In some embodiments, the compositions and methods described herein reduces the frequency of alcohol consumption compared with the frequency of alcohol consumption before the treatment. One of ordinary skill in the art will appreciate that the frequency can be compared with prior consumption by the subject or with consumption by a control subject not receiving the treatment. In some embodiments, the compositions and methods described herein reduces the quantity of alcohol consumed in a subject compared with the amount of alcohol consumed before the treatment or compared with the alcohol consumption by a control subject not receiving the treatment. In some embodiments, the compositions and methods described herein improves the physical or psychological sequelae associated with alcohol consumption compared with a control subject not receiving the treatment. In some embodiments, the compositions and methods described herein reduces increases the abstinence rate of a subject compared with a control subject not receiving the treatment. In some embodiments, the compositions and methods described herein reduces the average level of alcohol consumption in a subject compared with the level of alcohol consumption before the treatment or compared with the level of alcohol consumption by a control subject not receiving the treatment. In some embodiments, the compositions and methods described herein reduces alcohol consumption and increases abstinence compared with the alcohol consumption by the subject before treatment or with a control subject not receiving the treatment. In some embodiments, the compositions and methods described herein reduces treats a subject with a predisposition to alcohol abuse. In some embodiments, the compositions and methods described herein reduces treats a subject with a predisposition to alcohol dependence. In some embodiments, the compositions and methods described herein reduces treats a subject with a predisposition to alcohol addiction.

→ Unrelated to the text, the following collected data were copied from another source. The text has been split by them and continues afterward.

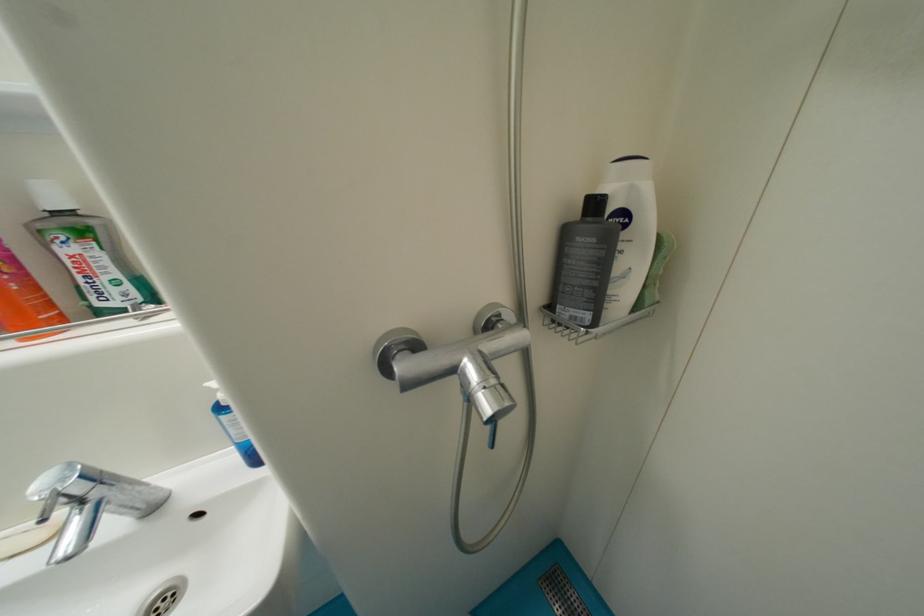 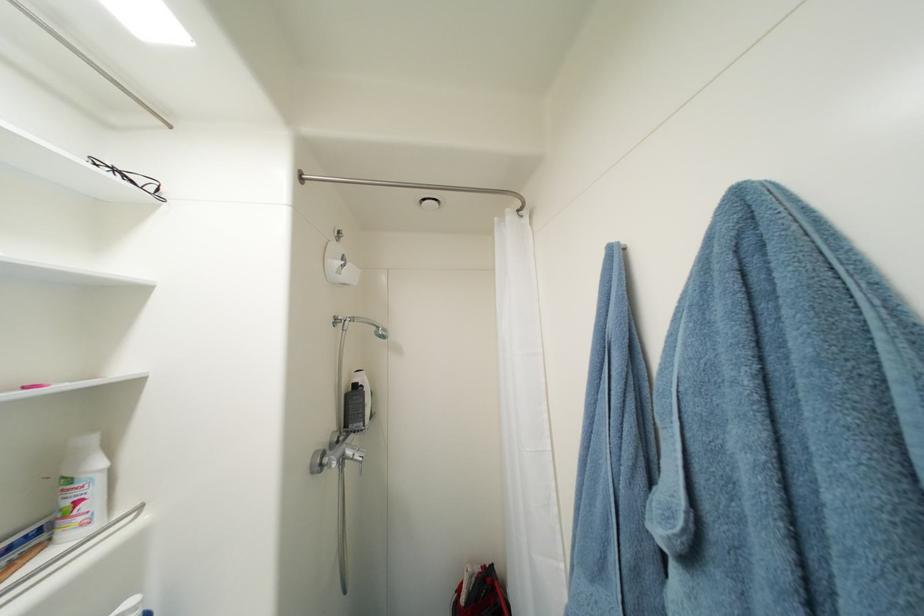 Find the pixel in the second image that matches (x=601, y=206) in the first image.

(361, 387) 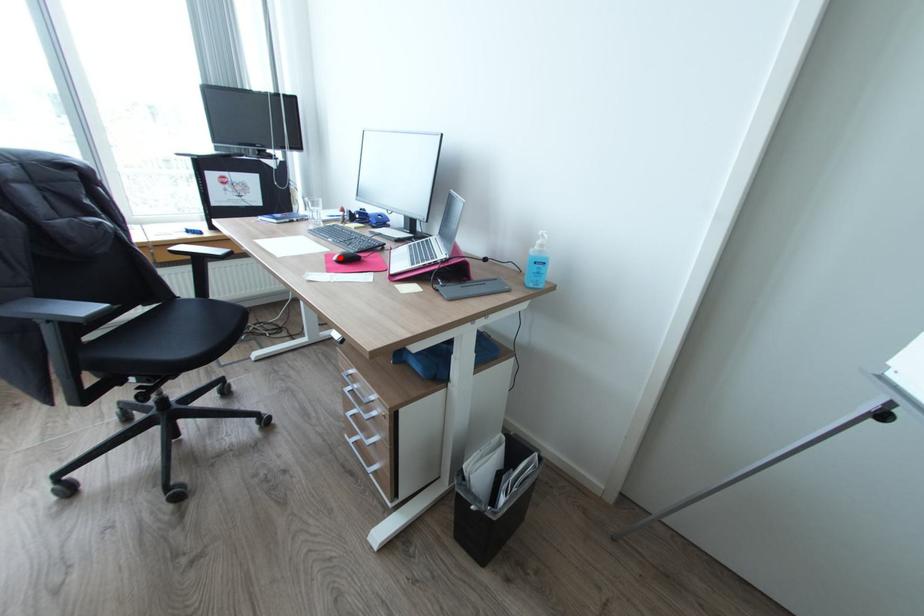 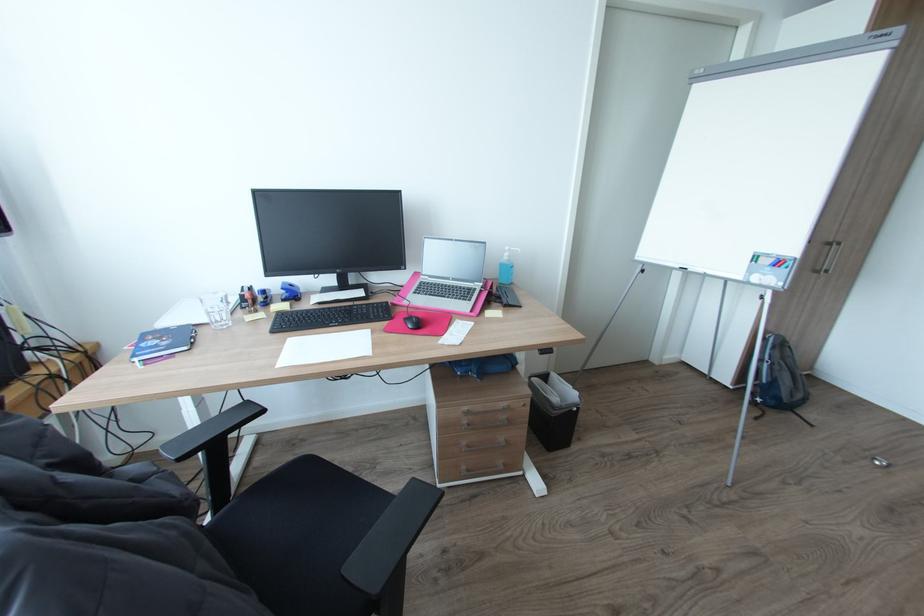 Where in the second image is the point corresponding to the highlighted location from the first image?

(417, 326) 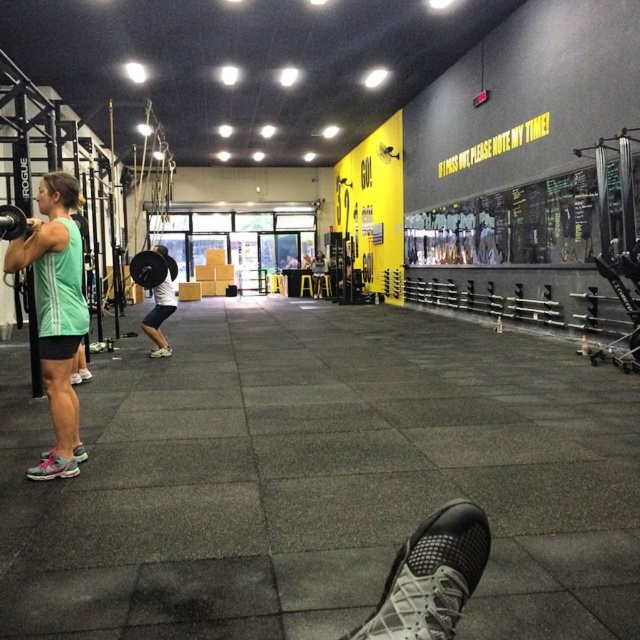 You are standing in the gym and want to place a new poster on the wall. The gym has two specific points marked for installation. The first point is at coordinates point [369,637] and the second is at point [141,257]. Which point is closer to you so that you can reach it easily?

Point [369,637] is closer to the viewer than point [141,257], so you can reach it easily.

Based on the gym scene described, which object is located at the coordinates point (54, 314)?

The green matte tank top at center is located at point (54, 314).

You are a gym trainer observing the scene. You notice the pink mesh shoe at lower left and the black rubber barbell at center. Which object is positioned lower in the image?

The pink mesh shoe at lower left is located below the black rubber barbell at center, so it is positioned lower in the image. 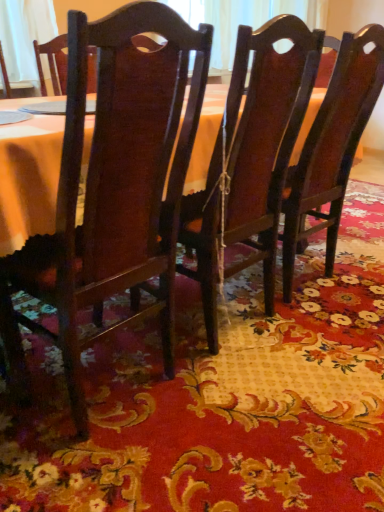 You are a GUI agent. You are given a task and a screenshot of the screen. Output one action in this format:
    pyautogui.click(x=<x>, y=<y>)
    Task: Click on the dark wood chair at center, which ranks as the 2th chair in right-to-left order
    This screenshot has height=512, width=384.
    Given the screenshot: What is the action you would take?
    265,134

This screenshot has width=384, height=512. What do you see at coordinates (265, 134) in the screenshot? I see `dark wood chair at center, which is counted as the 2th chair, starting from the left` at bounding box center [265, 134].

What is the approximate width of matte wood chair at center, arranged as the third chair when viewed from the right?

16.55 inches.

Image resolution: width=384 pixels, height=512 pixels. Describe the element at coordinates (332, 147) in the screenshot. I see `glossy wood chair at center, the first chair in the right-to-left sequence` at that location.

The height and width of the screenshot is (512, 384). I want to click on dark wood chair at center, which is counted as the 2th chair, starting from the left, so click(265, 134).

Where is `place mat that is in front of the glossy wood chair at center, which is counted as the third chair, starting from the left`? place mat that is in front of the glossy wood chair at center, which is counted as the third chair, starting from the left is located at coordinates (223, 399).

Does glossy wood chair at center, which is counted as the third chair, starting from the left, have a lesser width compared to floral-patterned fabric at center?

Yes.

From the image's perspective, which object appears higher, glossy wood chair at center, the first chair in the right-to-left sequence, or floral-patterned fabric at center?

From the image's view, glossy wood chair at center, the first chair in the right-to-left sequence, is above.

Does glossy wood chair at center, the first chair in the right-to-left sequence, appear on the left side of floral-patterned fabric at center?

Correct, you'll find glossy wood chair at center, the first chair in the right-to-left sequence, to the left of floral-patterned fabric at center.

Which object is closer to the camera taking this photo, floral-patterned fabric at center or glossy wood chair at center, which is counted as the third chair, starting from the left?

floral-patterned fabric at center is more forward.

Is glossy wood chair at center, the first chair in the right-to-left sequence, at the back of floral-patterned fabric at center?

Correct, floral-patterned fabric at center is looking away from glossy wood chair at center, the first chair in the right-to-left sequence.

Which is correct: floral-patterned fabric at center is inside glossy wood chair at center, which is counted as the third chair, starting from the left, or outside of it?

floral-patterned fabric at center is outside glossy wood chair at center, which is counted as the third chair, starting from the left.

Who is taller, floral-patterned fabric at center or glossy wood chair at center, the first chair in the right-to-left sequence?

glossy wood chair at center, the first chair in the right-to-left sequence, is taller.

Considering the positions of point (294, 116) and point (328, 176), is point (294, 116) closer or farther from the camera than point (328, 176)?

Point (294, 116).

From a real-world perspective, is dark wood chair at center, which is counted as the 2th chair, starting from the left, physically located above or below glossy wood chair at center, which is counted as the third chair, starting from the left?

In terms of real-world spatial position, dark wood chair at center, which is counted as the 2th chair, starting from the left, is below glossy wood chair at center, which is counted as the third chair, starting from the left.

Considering the relative positions of dark wood chair at center, which is counted as the 2th chair, starting from the left, and glossy wood chair at center, the first chair in the right-to-left sequence, in the image provided, is dark wood chair at center, which is counted as the 2th chair, starting from the left, to the right of glossy wood chair at center, the first chair in the right-to-left sequence, from the viewer's perspective?

No.

Consider the image. Which is more to the right, glossy wood chair at center, which is counted as the third chair, starting from the left, or dark wood chair at center, which ranks as the 2th chair in right-to-left order?

glossy wood chair at center, which is counted as the third chair, starting from the left, is more to the right.

How different are the orientations of glossy wood chair at center, which is counted as the third chair, starting from the left, and dark wood chair at center, which ranks as the 2th chair in right-to-left order, in degrees?

0.000327 degrees separate the facing orientations of glossy wood chair at center, which is counted as the third chair, starting from the left, and dark wood chair at center, which ranks as the 2th chair in right-to-left order.

In the image, is glossy wood chair at center, which is counted as the third chair, starting from the left, positioned in front of or behind dark wood chair at center, which ranks as the 2th chair in right-to-left order?

Visually, glossy wood chair at center, which is counted as the third chair, starting from the left, is located behind dark wood chair at center, which ranks as the 2th chair in right-to-left order.

Which is behind, point (337, 89) or point (245, 164)?

Point (337, 89)

From a real-world perspective, is glossy wood chair at center, which is counted as the third chair, starting from the left, beneath matte wood chair at center, arranged as the third chair when viewed from the right?

Actually, glossy wood chair at center, which is counted as the third chair, starting from the left, is physically above matte wood chair at center, arranged as the third chair when viewed from the right, in the real world.

Considering the sizes of objects glossy wood chair at center, the first chair in the right-to-left sequence, and matte wood chair at center, which ranks as the 1th chair in left-to-right order, in the image provided, who is thinner, glossy wood chair at center, the first chair in the right-to-left sequence, or matte wood chair at center, which ranks as the 1th chair in left-to-right order,?

With smaller width is matte wood chair at center, which ranks as the 1th chair in left-to-right order.

Considering the sizes of objects matte wood chair at center, arranged as the third chair when viewed from the right, and floral-patterned fabric at center in the image provided, who is shorter, matte wood chair at center, arranged as the third chair when viewed from the right, or floral-patterned fabric at center?

Standing shorter between the two is floral-patterned fabric at center.

Can we say matte wood chair at center, which ranks as the 1th chair in left-to-right order, lies outside floral-patterned fabric at center?

Indeed, matte wood chair at center, which ranks as the 1th chair in left-to-right order, is completely outside floral-patterned fabric at center.

What's the angular difference between matte wood chair at center, arranged as the third chair when viewed from the right, and floral-patterned fabric at center's facing directions?

179 degrees separate the facing orientations of matte wood chair at center, arranged as the third chair when viewed from the right, and floral-patterned fabric at center.

How far apart are matte wood chair at center, which ranks as the 1th chair in left-to-right order, and floral-patterned fabric at center?

matte wood chair at center, which ranks as the 1th chair in left-to-right order, is 36.39 centimeters away from floral-patterned fabric at center.

From the image's perspective, starting from the matte wood chair at center, which ranks as the 1th chair in left-to-right order, which chair is the 1st one above? Please provide its 2D coordinates.

[(265, 134)]

Which is behind, point (271, 270) or point (98, 135)?

Point (271, 270)

The height and width of the screenshot is (512, 384). Identify the location of place mat located on the right of glossy wood chair at center, which is counted as the third chair, starting from the left. (223, 399).

You are a GUI agent. You are given a task and a screenshot of the screen. Output one action in this format:
    pyautogui.click(x=<x>, y=<y>)
    Task: Click on the place mat below the glossy wood chair at center, the first chair in the right-to-left sequence (from the image's perspective)
    The image size is (384, 512).
    Given the screenshot: What is the action you would take?
    pyautogui.click(x=223, y=399)

Considering their positions, is glossy wood chair at center, which is counted as the third chair, starting from the left, positioned further to floral-patterned fabric at center than matte wood chair at center, which ranks as the 1th chair in left-to-right order?

Based on the image, glossy wood chair at center, which is counted as the third chair, starting from the left, appears to be further to floral-patterned fabric at center.

From the image, which object appears to be nearer to floral-patterned fabric at center, dark wood chair at center, which is counted as the 2th chair, starting from the left, or matte wood chair at center, arranged as the third chair when viewed from the right?

The object closer to floral-patterned fabric at center is dark wood chair at center, which is counted as the 2th chair, starting from the left.

Based on their spatial positions, is dark wood chair at center, which ranks as the 2th chair in right-to-left order, or floral-patterned fabric at center closer to glossy wood chair at center, the first chair in the right-to-left sequence?

dark wood chair at center, which ranks as the 2th chair in right-to-left order.

Looking at this image, considering their positions, is dark wood chair at center, which is counted as the 2th chair, starting from the left, positioned closer to matte wood chair at center, arranged as the third chair when viewed from the right, than glossy wood chair at center, which is counted as the third chair, starting from the left?

dark wood chair at center, which is counted as the 2th chair, starting from the left, is positioned closer to the anchor matte wood chair at center, arranged as the third chair when viewed from the right.

Looking at the image, which one is located further to dark wood chair at center, which is counted as the 2th chair, starting from the left, glossy wood chair at center, which is counted as the third chair, starting from the left, or floral-patterned fabric at center?

The object further to dark wood chair at center, which is counted as the 2th chair, starting from the left, is floral-patterned fabric at center.

Consider the image. Based on their spatial positions, is matte wood chair at center, which ranks as the 1th chair in left-to-right order, or floral-patterned fabric at center closer to dark wood chair at center, which ranks as the 2th chair in right-to-left order?

The object closer to dark wood chair at center, which ranks as the 2th chair in right-to-left order, is matte wood chair at center, which ranks as the 1th chair in left-to-right order.

Based on their spatial positions, is dark wood chair at center, which ranks as the 2th chair in right-to-left order, or floral-patterned fabric at center closer to matte wood chair at center, which ranks as the 1th chair in left-to-right order?

Among the two, dark wood chair at center, which ranks as the 2th chair in right-to-left order, is located nearer to matte wood chair at center, which ranks as the 1th chair in left-to-right order.

Considering their positions, is glossy wood chair at center, which is counted as the third chair, starting from the left, positioned further to dark wood chair at center, which is counted as the 2th chair, starting from the left, than matte wood chair at center, arranged as the third chair when viewed from the right?

Based on the image, matte wood chair at center, arranged as the third chair when viewed from the right, appears to be further to dark wood chair at center, which is counted as the 2th chair, starting from the left.

Image resolution: width=384 pixels, height=512 pixels. What are the coordinates of `chair between matte wood chair at center, which ranks as the 1th chair in left-to-right order, and glossy wood chair at center, the first chair in the right-to-left sequence, from left to right` in the screenshot? It's located at (265, 134). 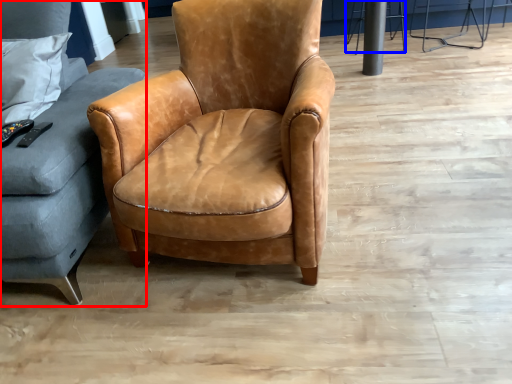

One of ordinary skill in the art will appreciate that there are multiple parameters or characteristics of alcohol consumption which may characterize a subject afflicted with an alcohol-related disease or disorder. It will also be appreciated that combination therapies can be effective in treating more than one parameter, and that there are multiple ways to analyze the effectiveness of treatment. The parameters analyzed when measuring alcohol consumption or frequency of alcohol consumption include, but are not limited to, heavy drinking days, number of heavy drinking days, average drinking days, number of drinks per day, days of abstinence, number of individuals not drinking heavily or abstinent over a given time period, and craving. Both subjective and objective measures can be used to analyze the effectiveness of treatment. For example, a subject can self-report according to guidelines and procedures established for such reporting. The procedures can be performed at various times before, during, and after treatment. Additionally, assays are available for measuring alcohol consumption.